*** ENTRIES SUPPLIED Section Begins ***

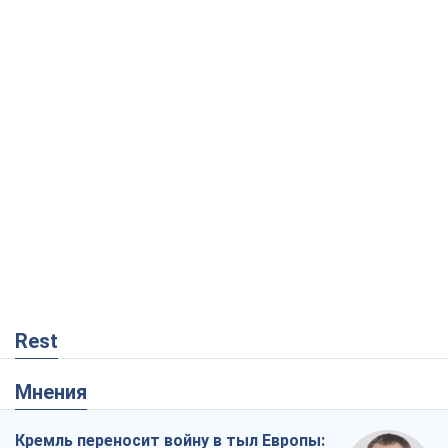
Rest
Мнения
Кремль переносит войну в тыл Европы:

*** ENTRIES SUPPLIED Section Ends ***
*** ENTRIES SUPPLIED Section Begins ***

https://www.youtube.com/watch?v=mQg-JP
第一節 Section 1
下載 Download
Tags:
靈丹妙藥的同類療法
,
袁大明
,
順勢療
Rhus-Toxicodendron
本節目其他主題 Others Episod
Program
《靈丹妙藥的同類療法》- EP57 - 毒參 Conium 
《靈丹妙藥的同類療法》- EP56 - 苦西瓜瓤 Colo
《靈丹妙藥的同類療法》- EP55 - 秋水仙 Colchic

*** ENTRIES SUPPLIED Section Ends ***

YOUR GOAL: Given the records above, reproduce precisely and only the lines between the line holding "https://www.youtube.com/watch?v=mQg-JP" and the line holding "- 秋水仙 Colchic", inclusive.

FINISHED TASK:
https://www.youtube.com/watch?v=mQg-JP
第一節 Section 1
下載 Download
Tags:
靈丹妙藥的同類療法
,
袁大明
,
順勢療
Rhus-Toxicodendron
本節目其他主題 Others Episod
Program
《靈丹妙藥的同類療法》- EP57 - 毒參 Conium 
《靈丹妙藥的同類療法》- EP56 - 苦西瓜瓤 Colo
《靈丹妙藥的同類療法》- EP55 - 秋水仙 Colchic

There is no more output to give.